■ Instructions for the task:
Repeat every entry, word for word, leaving no line out.

*** Extracted information Section Begins ***

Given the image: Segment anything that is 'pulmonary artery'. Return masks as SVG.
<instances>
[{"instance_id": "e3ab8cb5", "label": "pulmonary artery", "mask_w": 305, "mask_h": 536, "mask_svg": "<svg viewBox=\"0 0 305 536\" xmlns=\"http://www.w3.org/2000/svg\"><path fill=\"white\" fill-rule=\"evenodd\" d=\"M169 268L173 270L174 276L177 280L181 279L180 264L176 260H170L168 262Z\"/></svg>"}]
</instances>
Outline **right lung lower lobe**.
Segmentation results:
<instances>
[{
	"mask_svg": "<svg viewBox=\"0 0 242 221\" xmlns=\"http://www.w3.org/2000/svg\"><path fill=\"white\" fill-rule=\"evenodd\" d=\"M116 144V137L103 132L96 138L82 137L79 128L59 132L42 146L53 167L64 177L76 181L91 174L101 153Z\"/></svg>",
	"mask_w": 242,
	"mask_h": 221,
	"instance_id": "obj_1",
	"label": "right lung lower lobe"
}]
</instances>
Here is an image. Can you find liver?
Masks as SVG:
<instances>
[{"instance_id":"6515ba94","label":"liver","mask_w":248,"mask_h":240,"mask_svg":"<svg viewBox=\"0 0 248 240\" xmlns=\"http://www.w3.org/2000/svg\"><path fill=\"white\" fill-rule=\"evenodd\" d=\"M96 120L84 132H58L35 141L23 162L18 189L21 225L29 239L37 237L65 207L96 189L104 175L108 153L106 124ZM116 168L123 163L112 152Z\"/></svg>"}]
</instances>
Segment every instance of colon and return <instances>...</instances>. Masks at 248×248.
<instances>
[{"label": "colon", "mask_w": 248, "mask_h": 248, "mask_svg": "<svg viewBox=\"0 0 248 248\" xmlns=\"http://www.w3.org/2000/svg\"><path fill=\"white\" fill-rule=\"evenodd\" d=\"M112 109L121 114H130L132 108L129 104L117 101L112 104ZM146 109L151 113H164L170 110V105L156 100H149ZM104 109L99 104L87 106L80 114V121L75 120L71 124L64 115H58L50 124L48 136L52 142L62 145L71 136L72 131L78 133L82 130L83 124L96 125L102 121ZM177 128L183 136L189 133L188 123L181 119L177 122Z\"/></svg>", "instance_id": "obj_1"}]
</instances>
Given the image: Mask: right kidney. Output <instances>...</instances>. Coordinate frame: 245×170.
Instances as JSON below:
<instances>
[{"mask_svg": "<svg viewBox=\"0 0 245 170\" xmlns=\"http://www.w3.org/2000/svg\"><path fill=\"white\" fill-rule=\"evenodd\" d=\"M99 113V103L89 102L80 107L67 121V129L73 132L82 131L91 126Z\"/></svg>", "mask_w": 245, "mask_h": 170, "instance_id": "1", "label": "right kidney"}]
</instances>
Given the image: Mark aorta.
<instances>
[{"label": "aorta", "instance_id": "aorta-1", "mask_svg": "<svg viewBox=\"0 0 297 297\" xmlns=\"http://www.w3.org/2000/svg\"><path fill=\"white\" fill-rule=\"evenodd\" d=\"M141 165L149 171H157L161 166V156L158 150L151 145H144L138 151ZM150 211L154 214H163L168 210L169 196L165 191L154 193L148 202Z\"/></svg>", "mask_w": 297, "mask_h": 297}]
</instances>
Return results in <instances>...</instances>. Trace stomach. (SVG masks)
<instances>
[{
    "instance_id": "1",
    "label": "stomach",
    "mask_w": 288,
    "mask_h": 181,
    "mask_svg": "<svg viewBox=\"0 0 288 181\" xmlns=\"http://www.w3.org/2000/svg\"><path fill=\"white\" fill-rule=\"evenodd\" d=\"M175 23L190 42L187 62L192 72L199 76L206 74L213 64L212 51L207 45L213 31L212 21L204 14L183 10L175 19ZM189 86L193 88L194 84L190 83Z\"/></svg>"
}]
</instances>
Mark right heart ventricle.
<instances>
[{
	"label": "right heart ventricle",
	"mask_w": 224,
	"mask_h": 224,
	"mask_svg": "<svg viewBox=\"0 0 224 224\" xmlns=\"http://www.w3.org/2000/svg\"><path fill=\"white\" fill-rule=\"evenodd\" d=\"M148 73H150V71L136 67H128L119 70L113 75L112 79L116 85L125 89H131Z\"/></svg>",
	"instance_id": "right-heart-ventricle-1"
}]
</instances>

*** Extracted information Section Ends ***

■ Answer to the exercise:
Given the image: Segment anything that is 'pulmonary artery'. Return masks as SVG.
<instances>
[{"instance_id": "e3ab8cb5", "label": "pulmonary artery", "mask_w": 305, "mask_h": 536, "mask_svg": "<svg viewBox=\"0 0 305 536\" xmlns=\"http://www.w3.org/2000/svg\"><path fill=\"white\" fill-rule=\"evenodd\" d=\"M169 268L173 270L174 276L177 280L181 279L180 264L176 260H170L168 262Z\"/></svg>"}]
</instances>
Outline **right lung lower lobe**.
Segmentation results:
<instances>
[{
	"mask_svg": "<svg viewBox=\"0 0 242 221\" xmlns=\"http://www.w3.org/2000/svg\"><path fill=\"white\" fill-rule=\"evenodd\" d=\"M116 144V137L103 132L96 138L82 137L79 128L59 132L42 146L53 167L64 177L76 181L91 174L101 153Z\"/></svg>",
	"mask_w": 242,
	"mask_h": 221,
	"instance_id": "obj_1",
	"label": "right lung lower lobe"
}]
</instances>
Here is an image. Can you find liver?
Masks as SVG:
<instances>
[{"instance_id":"6515ba94","label":"liver","mask_w":248,"mask_h":240,"mask_svg":"<svg viewBox=\"0 0 248 240\" xmlns=\"http://www.w3.org/2000/svg\"><path fill=\"white\" fill-rule=\"evenodd\" d=\"M96 120L84 132H58L35 141L23 162L18 189L21 225L29 239L37 237L65 207L96 189L104 175L108 153L106 124ZM116 168L123 163L112 152Z\"/></svg>"}]
</instances>
Segment every instance of colon and return <instances>...</instances>. Masks at 248×248.
<instances>
[{"label": "colon", "mask_w": 248, "mask_h": 248, "mask_svg": "<svg viewBox=\"0 0 248 248\" xmlns=\"http://www.w3.org/2000/svg\"><path fill=\"white\" fill-rule=\"evenodd\" d=\"M112 109L121 114H130L132 108L129 104L117 101L112 104ZM146 109L151 113H164L170 110V105L156 100H149ZM104 109L99 104L87 106L80 114V121L75 120L71 124L64 115H58L50 124L48 136L52 142L62 145L71 136L72 131L78 133L82 130L83 124L96 125L102 121ZM177 128L183 136L189 133L188 123L181 119L177 122Z\"/></svg>", "instance_id": "obj_1"}]
</instances>
Given the image: Mask: right kidney. Output <instances>...</instances>. Coordinate frame: 245×170.
Instances as JSON below:
<instances>
[{"mask_svg": "<svg viewBox=\"0 0 245 170\" xmlns=\"http://www.w3.org/2000/svg\"><path fill=\"white\" fill-rule=\"evenodd\" d=\"M99 113V103L89 102L80 107L67 121V129L73 132L82 131L91 126Z\"/></svg>", "mask_w": 245, "mask_h": 170, "instance_id": "1", "label": "right kidney"}]
</instances>
Given the image: Mark aorta.
<instances>
[{"label": "aorta", "instance_id": "aorta-1", "mask_svg": "<svg viewBox=\"0 0 297 297\" xmlns=\"http://www.w3.org/2000/svg\"><path fill=\"white\" fill-rule=\"evenodd\" d=\"M141 165L149 171H157L161 166V156L158 150L151 145H144L138 151ZM150 211L154 214H163L168 210L169 196L165 191L154 193L148 202Z\"/></svg>", "mask_w": 297, "mask_h": 297}]
</instances>
Return results in <instances>...</instances>. Trace stomach. (SVG masks)
<instances>
[{
    "instance_id": "1",
    "label": "stomach",
    "mask_w": 288,
    "mask_h": 181,
    "mask_svg": "<svg viewBox=\"0 0 288 181\" xmlns=\"http://www.w3.org/2000/svg\"><path fill=\"white\" fill-rule=\"evenodd\" d=\"M175 23L190 42L187 62L192 72L199 76L206 74L213 64L212 51L207 45L213 31L212 21L204 14L183 10L175 19ZM189 86L193 88L194 84L190 83Z\"/></svg>"
}]
</instances>
Mark right heart ventricle.
<instances>
[{
	"label": "right heart ventricle",
	"mask_w": 224,
	"mask_h": 224,
	"mask_svg": "<svg viewBox=\"0 0 224 224\" xmlns=\"http://www.w3.org/2000/svg\"><path fill=\"white\" fill-rule=\"evenodd\" d=\"M148 73H150V71L136 67H128L119 70L113 75L112 79L116 85L125 89H131Z\"/></svg>",
	"instance_id": "right-heart-ventricle-1"
}]
</instances>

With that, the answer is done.